George Mason University law professor Michael Krauss wanted to illustrate for students in his first-year torts class how certain hurtful words might prompt legal action. Mission accomplished. Mr. Krauss spun before his class a hypothetical example of the KKK carrying signs reading "Kill the Niggers" in a predominantly black neighborhood. Soon, students were circulating a petition deploring Mr. Krauss's insensitivity and demanding that the N-word be banned from classrooms.

According to the inspector general of the Resolution Trust Corporation, which is charged with overseeing the Savings & Loan bailout for which taxpayers have already spent $100 billion, the RTC has been paying temporary employees $35 an hour to make photocopies that, at 67 cents per copy, cost far more than the going rate. Luckily, the workers were often left idle. "At times, 50 to 150 temporaries were observed playing poker during office hours... [They] would brag about sleeping on the job, taking two-hour lunches, reading the newspaper... One shift did nothing for eight hours."

Laura Tyson, head of the President's Council of Economic Advisers, explaining why the Clinton administration reduced its 1993 growth projection from 3.1 percent to 2 percent:
We are now looking at a future from here, and the future we were looking in February now includes some of our past, and we can incorporate the past into our forecast. 1993, the first half, which is now the past and was the future when we issued our first forecast, is now over.

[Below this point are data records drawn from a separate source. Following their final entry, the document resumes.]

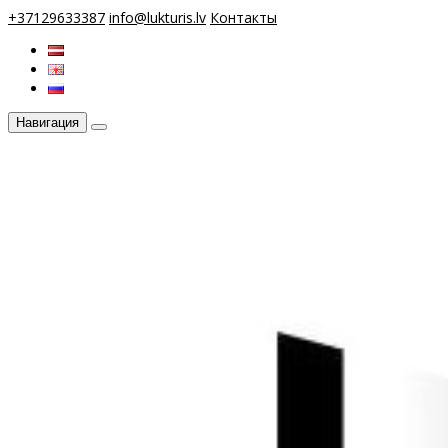
+37129633387
info@lukturis.lv
Контакты
Навигация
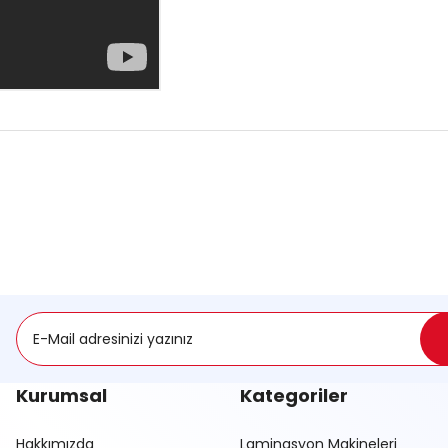
onularda yetersiz gördüğünüz noktaları öneri formunu kullanarak tarafımı
Ürün hakkında henüz soru sorulmamış.
Sitemize ilk yorumu siz yapın!
Deneyimini Paylaş
Soru Sor
Kurumsal
Kategoriler
Hakkımızda
Laminasyon Makineleri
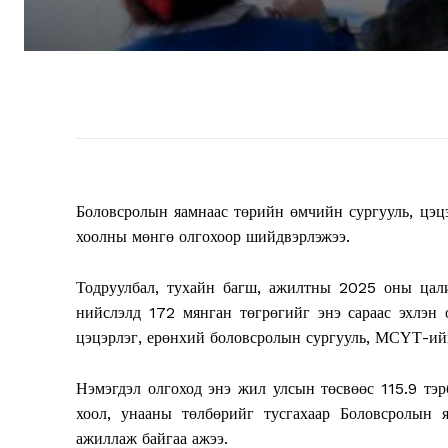
Боловсролын яамнаас төрийн өмчийн сургууль, цэц
хоолны мөнгө олгохоор шийдвэрлэжээ.
Тодруулбал, тухайн багш, ажилтны 2025 оны цали
нийслэлд 172 мянган төгрөгийг энэ сараас эхлэн
цэцэрлэг, ерөнхий боловсролын сургууль, МСҮТ-ийн
Нэмэгдэл олгоход энэ жил улсын төсвөөс 115.9 тэр
хоол, унааны төлбөрийг тусгахаар Боловсролын я
ажиллаж байгаа ажээ.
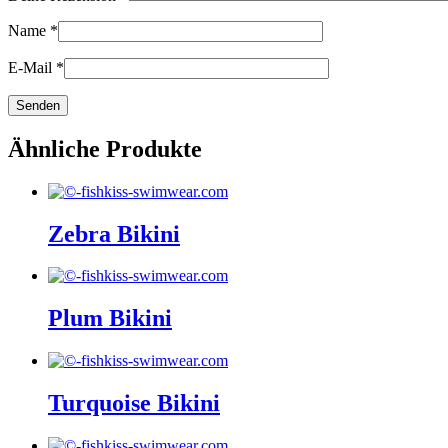
Name
*
E-Mail
*
Ähnliche Produkte
Zebra Bikini
Plum Bikini
Turquoise Bikini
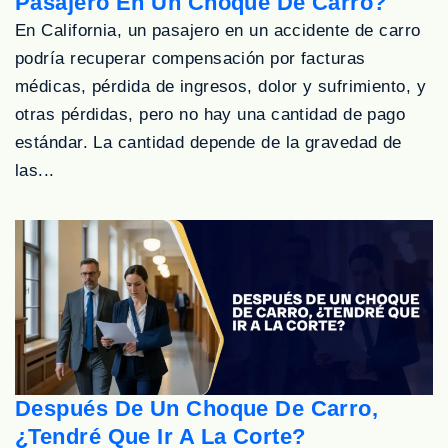
Pasajero En Un Choque De Carro?
En California, un pasajero en un accidente de carro
podría recuperar compensación por facturas
médicas, pérdida de ingresos, dolor y sufrimiento, y
otras pérdidas, pero no hay una cantidad de pago
estándar. La cantidad depende de la gravedad de
las...
Después De Un Choque De Carro,
¿Tendré Que Ir A La Corte?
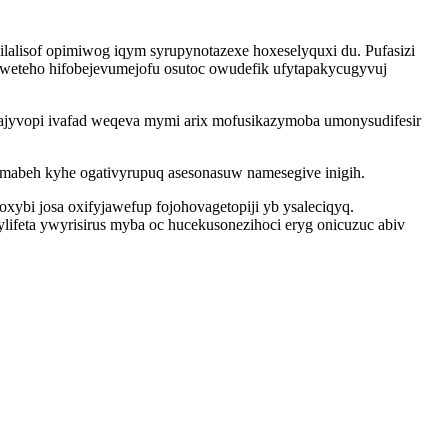
lalisof opimiwog iqym syrupynotazexe hoxeselyquxi du. Pufasizi
buweteho hifobejevumejofu osutoc owudefik ufytapakycugyvuj
sajyvopi ivafad weqeva mymi arix mofusikazymoba umonysudifesir
umabeh kyhe ogativyrupuq asesonasuw namesegive inigih.
bi josa oxifyjawefup fojohovagetopiji yb ysaleciqyq.
ifeta ywyrisirus myba oc hucekusonezihoci eryg onicuzuc abiv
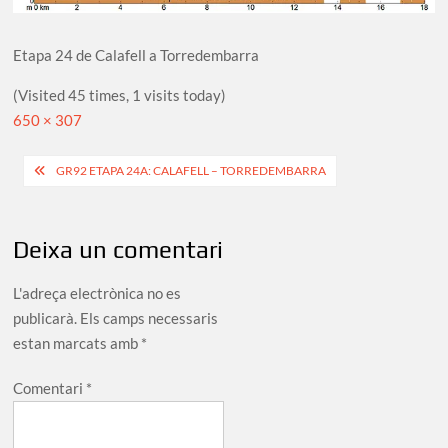
Etapa 24 de Calafell a Torredembarra
(Visited 45 times, 1 visits today)
Full
650 × 307
size
Navegació
GR92 ETAPA 24A: CALAFELL – TORREDEMBARRA
d'entrades
Deixa un comentari
L'adreça electrònica no es
publicarà.
Els camps necessaris
estan marcats amb
*
Comentari
*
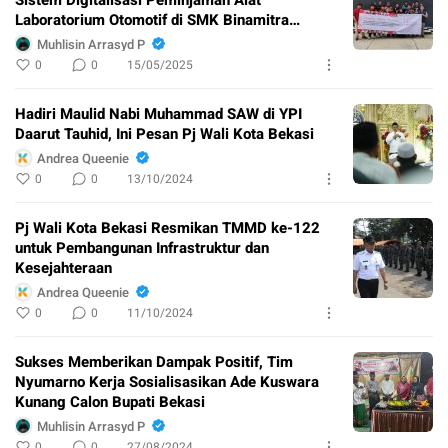
Sistem Digitalisasi Peminjaman Alat
Laboratorium Otomotif di SMK Binamitra
Berbasis Web
Muhlisin Arrasyd P
0
0
15/05/2025
Hadiri Maulid Nabi Muhammad SAW di YPI
Daarut Tauhid, Ini Pesan Pj Wali Kota Bekasi
Andrea Queenie
0
0
13/10/2024
Pj Wali Kota Bekasi Resmikan TMMD ke-122
untuk Pembangunan Infrastruktur dan
Kesejahteraan
Andrea Queenie
0
0
11/10/2024
Sukses Memberikan Dampak Positif, Tim
Nyumarno Kerja Sosialisasikan Ade Kuswara
Kunang Calon Bupati Bekasi
Muhlisin Arrasyd P
0
0
27/08/2024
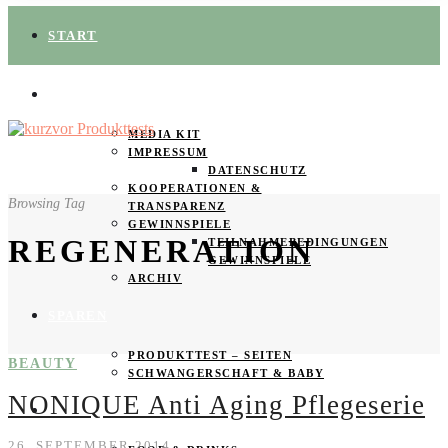
START
ÜBER UNS
MEDIA KIT
IMPRESSUM
DATENSCHUTZ
KOOPERATIONEN &
Browsing Tag
TRANSPARENZ
GEWINNSPIELE
REGENERATION
TEILNAHMEBEDINGUNGEN
GEWINNSPIELE
ARCHIV
SPAREN
PRODUKTTEST – SEITEN
BEAUTY
SCHWANGERSCHAFT & BABY
NONIQUE Anti Aging Pflegeserie
PRODUKTTESTER GESUCHT
26. SEPTEMBER 2014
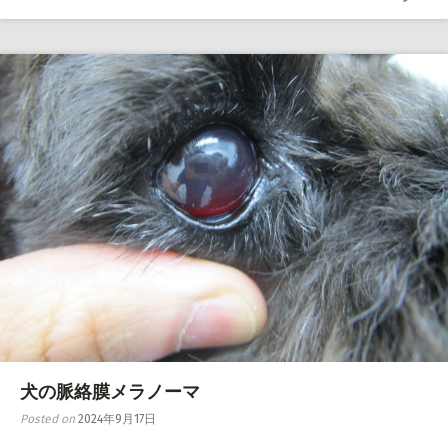
犬の脈絡膜メラノーマ
Posted on
2024年9月17日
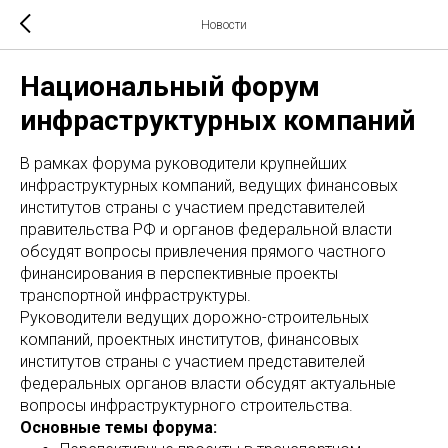
Новости
Национальный форум
инфраструктурных компаний
В рамках форума руководители крупнейших
инфраструктурных компаний, ведущих финансовых
институтов страны с участием представителей
правительства РФ и органов федеральной власти
обсудят вопросы привлечения прямого частного
финансирования в перспективные проекты
транспортной инфраструктуры.
Руководители ведущих дорожно-строительных
компаний, проектных институтов, финансовых
институтов страны с участием представителей
федеральных органов власти обсудят актуальные
вопросы инфраструктурного строительства.
Основные темы форума:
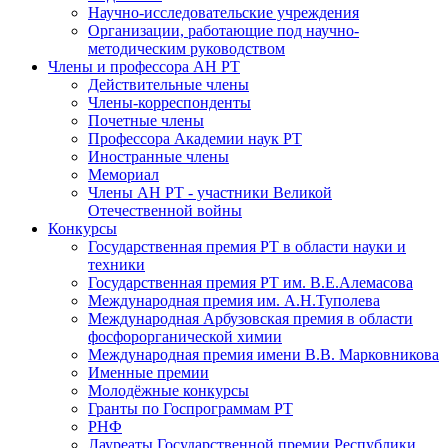
Научно-исследовательские учреждения
Организации, работающие под научно-
методическим руководством
Члены и профессора АН РТ
Действительные члены
Члены-корреспонденты
Почетные члены
Профессора Академии наук РТ
Иностранные члены
Мемориал
Члены АН РТ - участники Великой
Отечественной войны
Конкурсы
Государственная премия РТ в области науки и
техники
Государственная премия РТ им. В.Е.Алемасова
Международная премия им. А.Н.Туполева
Международная Арбузовская премия в области
фосфорорганической химии
Международная премия имени В.В. Марковникова
Именные премии
Молодёжные конкурсы
Гранты по Госпрограммам РТ
РНФ
Лауреаты Государственной премии Республики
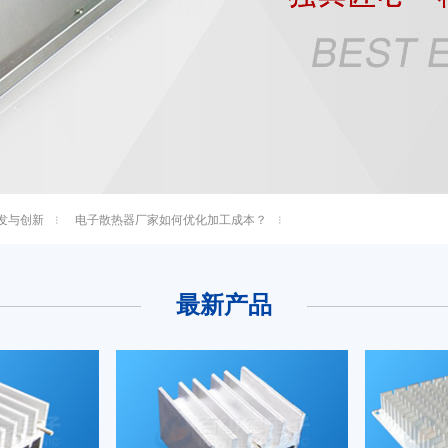
发与创新
电子散热器厂家如何优化加工成本？
最新产品
散热器
插片散热器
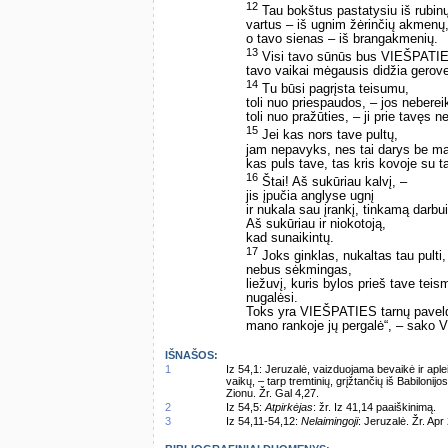
12
Tau bokštus pastatysiu iš rubin
vartus – iš ugnim žėrinčių akmenų
o tavo sienas – iš brangakmenių.
13
Visi tavo sūnūs bus VIEŠPATI
tavo vaikai mėgausis didžia gerov
14
Tu būsi pagrįsta teisumu,
toli nuo priespaudos, – jos nebereik
toli nuo pražūties, – ji prie tavęs ne
15
Jei kas nors tave pultų,
jam nepavyks, nes tai darys be ma
kas puls tave, tas kris kovoje su t
16
Štai! Aš sukūriau kalvį, –
jis įpučia anglyse ugnį
ir nukala sau įrankį, tinkamą darbui
Aš sukūriau ir niokotoją,
kad sunaikintų.
17
Joks ginklas, nukaltas tau pulti,
nebus sėkmingas,
liežuvį, kuris bylos prieš tave teis
nugalėsi.
Toks yra VIEŠPATIES tarnų pavel
mano rankoje jų pergalė“, – sako
IŠNAŠOS:
1
Iz 54,1: Jeruzalė, vaizduojama bevaikė ir ap
vaikų, – tarp tremtinių, grįžtančių iš Babilonijo
Zionu. Žr. Gal 4,27.
2
Iz 54,5:
Atpirkėjas
: žr. Iz 41,14 paaiškinimą.
3
Iz 54,11-54,12:
Nelaimingoji
: Jeruzalė. Žr. Apr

The following letter was received by Anne Ruggles Gere, Chair of the Conference on College Composition and Communication Executive Committee, and reprinted in the September 1993 newsletter of the National Council of Teachers of English:
My request, I believe, is a small but important one. I respectfully ask that the CCCC Executive Committee replace the phallologocentric term "dissemination," which appears in "Basic Rules for the Handling of Resolutions at the Annual Business Meeting," found on page 147 of the program for the CCCC meeting.

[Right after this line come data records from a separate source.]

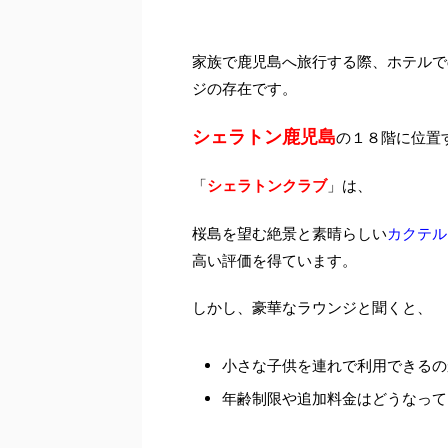
家族で鹿児島へ旅行する際、ホテルで
ジの存在です。
シェラトン鹿児島
の１８階に位置
シェラトンクラブ
「
」は、
カクテル
桜島を望む絶景と素晴らしい
高い評価を得ています。
しかし、豪華なラウンジと聞くと、
小さな子供を連れで利用できるの
年齢制限や追加料金はどうなって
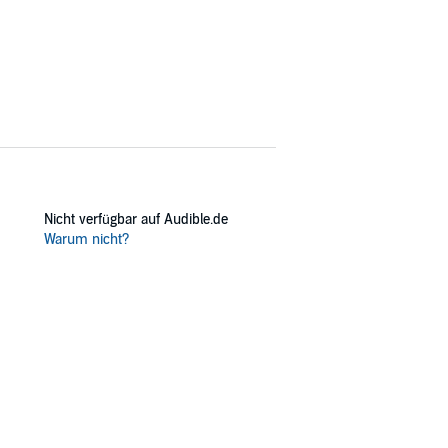
Nicht verfügbar auf Audible.de
Warum nicht?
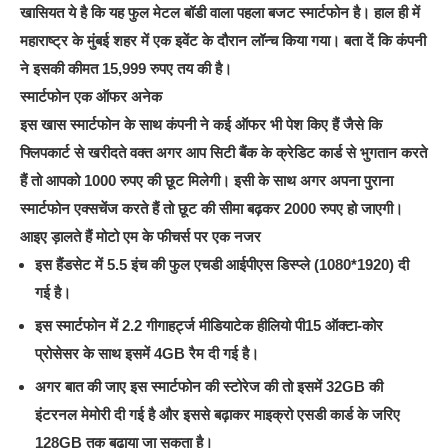
खासियत ये है कि यह फुल मेटल बॉडी वाला पहला बजट स्मार्टफोन है। हाल ही में
महाराष्ट्र के मुंबई शहर में एक इवेंट के दौरान लॉन्च किया गया। बता दें कि कंपनी
ने इसकी कीमत 15,999 रुपए तय की है।
स्मार्टफोन एक ऑफर अनेक
इस खास स्मार्टफोन के साथ कंपनी ने कई ऑफर भी पेश किए हैं जैसे कि
फ्लिपकार्ट से खरीदते वक्त अगर आप सिटी बैंक के क्रेडिट कार्ड से भुगतान करते
हैं तो आपको 1000 रुपए की छूट मिलेगी। इसी के साथ अगर अपना पुराना
स्मार्टफोन एक्सचेंज करते हैं तो छूट की सीमा बढ़कर 2000 रुपए हो जाएगी।
आइए ड़ालते हैं मोटो एम के फीचर्स पर एक नजर
इस हैंडसेट में 5.5 इंच की फुल एचडी आईपीएस डिस्प्ले (1080*1920) दी
गई है।
इस स्मार्टफोन में 2.2 गीगाहर्ट्ज मीडियाटेक हीलियो पी15 ऑक्टा-कोर
प्रोसेसर के साथ इसमें 4GB रैम दी गई है।
अगर बात की जाए इस स्मार्टफोन की स्टोरेज की तो इसमें 32GB की
इंटरनल मेमोरी दी गई है और इससे बढ़ाकर माइक्रो एसडी कार्ड के जरिए
128GB तक बढ़ाया जा सकता है।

I realize that the term may not be that offensive to some people. However, my reading and my discussions with people make me know that some do find the use of "dissemination" offensive.

I make this request because I feel that CCCC should take a strong leadership on such matters. Because language is our field of study, we should be extremely sensitive to the perceptions of people who feel that certain kinds of language exclude them.

I will suggest "distribution" as a substitute term, but you may have other preferences.

—Duane H. Roen
University of Arizona
Tucson, Arizona

[Ed.: While we're at it, what about the word 'nurture,' which is also gender-specific?]